10.2 A bottom-up recognizer using a passive chart

In this section, we are going to see what a chart is and how it can be used in a bottom-up recognizer. That is, we are going to do recognition, which means we're not actually going to build the parse trees. But it will be clear that all the information needed to carry out full parsing is there on the chart --- the recognition algorithm takes us most of the way to a full parser.

But first things first --- what is a chart anyway? Simply a record of what information we have found where. For example, suppose we were trying to parse the sentence "Jules handed the gun to Marsellus". Then a (very simple and incomplete) chart for this string is:

-- pn -- | | | | 0 Jules 1 handed 2 the 3 gun 4 to 5 Marsellus 6

This chart is made up of nodes and edges (or arcs). The nodes are the numbers 0,1,2,3,4,5, and 6. The nodes mark positions in the input --- clearly every word is picked out by a pair of numbers. For example, the word to is the word between positions 4 and 5. Arcs join nodes, and their function is to tell us what structure we have recognized where. In the above chart there is only one edge, namely the one that goes from 0 to 1. We say that this edge spans 0,1. Note that this edge is labelled pn. Thus this edge tells us that between 0 and 1 we have found a proper name.

Passive chart parsing essentially proceeds by progressively adding more arcs to the chart as we discover more and more about the input string. The algorithm we are going to look at is a bottom-up algorithm. Hence, it starts from the concrete information given in the input string, and works its way upwards to increasingly more abstract levels (and in particular, to the sentence level) by making use of CFG rules right-to-left. In terms of arcs in the chart that means that we are going to use CFG rules right-to-left to combine arcs that are already present in the chart to form larger arcs. For example: suppose we have an arc going from node 2 to node 3 which is labelled det and an arc from 3 to 4 labelled n in our chart. Then the rule $\verb+np ---> [det,n]+$ allows us to add an arc going from 2 to 4 which is labelled np.

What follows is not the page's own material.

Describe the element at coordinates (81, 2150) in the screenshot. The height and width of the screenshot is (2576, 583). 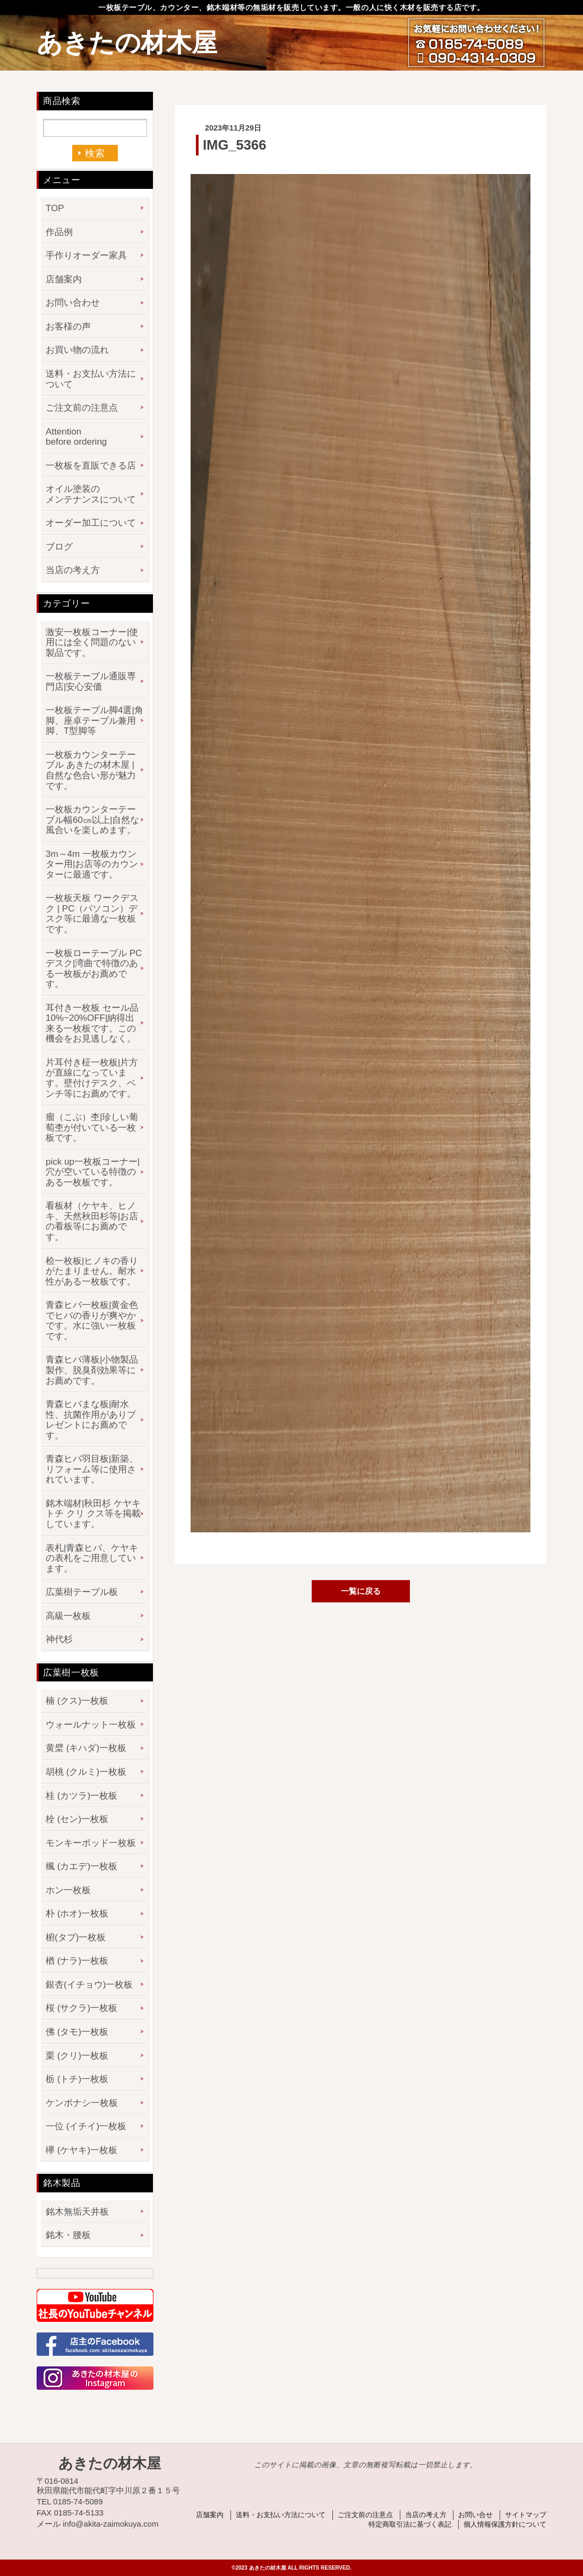
I see `欅 (ケヤキ)一枚板` at that location.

Example is the best way to learn, so let's now look at a concrete bottom-up chart parsing algorithm. Suppose we are working with the ourEng.pl grammar, and we want to analyze the sentence "Vincent shot Marsellus". How do we do so using the bottom-up algorithm? As follows. First, we start with the empty chart:

0 vincent 1 shot 2 marsellus 3

Then we read the first word (word 0,1) and build all arcs that our grammar and lexicon allow us to build for this word. First, we can use the lexical rule lex(vincent,det) to build an arc labelled pn going from position 0 to position 1. We add this arc to the chart and check whether we can maybe use it build further arcs. And in fact, we have the rule $\verb+np ---> [pn]+$ . Reading it from right to left, we can use the newly added arc to build a second arc from 0 to 1 which is labelled np. Now, there is no more that we can do: there are no other lexical entries for vincent, no more rules that have [pn] as their right and side and no rules that have [np] as their right hand side. We therefore get the following chart:

-- np -- | | | | -- pn -- | | | | 0 vincent 1 shot 2 marsellus 3

When nothing can be done for the first word anymore, we read the second word and all the arcs that we can build for that word and from combinations of the new arcs with arcs that are already in the chart. That is, we add all new arcs that can be build for the substring between 0 and 2. Given the grammar ourEng.pl there is only one thing that we can do: add a tv-arc from position 1 to position 2. We get:

-- np -- | | | | -- pn -- -- tv -- | | | | | | 0 vincent 1 shot 2 marsellus 3

Nothing more can be done for the substring between node 0 and node 2. So, we read the next word (word 2,3) and add all new arcs for the span 0,3.

The lexical rule lex(marsellus,pn) let's us add the pn-arc from 2 to 3. The we can use the rule $\verb+np ---> [pn]+$ to build the np-arc between 2 and 3. This arc can then be combined with the tv-arc from 1 to 2 using the rule $\verb+vp ---> [tv,np]+$ . Finally, the vp-arc which is created this way can be combined with the np-arc from 0 to 1 to form a sentence spanning 0 to 3 ( $\verb+s ---> [np,vp]+$ ).

------------- s ------------------ | | | | | --------- vp --------- | | | | | | -- np -- --- np --- | | | | | | | | -- pn -- -- tv -- --- pn --- | | | | | | | | 0 vincent 1 shot 2 marsellus 3

At this stage the algorithm halts. Why? Well --- the chart contains all the arcs that can possibly be built for the string from 0 to 3 and there are no more words to be read. Pretty clearly, we have succeeded in recognizing that the input was a sentence. After all, the very last edge we added spans the entire input (that is, positions 0 to 3) and tells us that it has category s.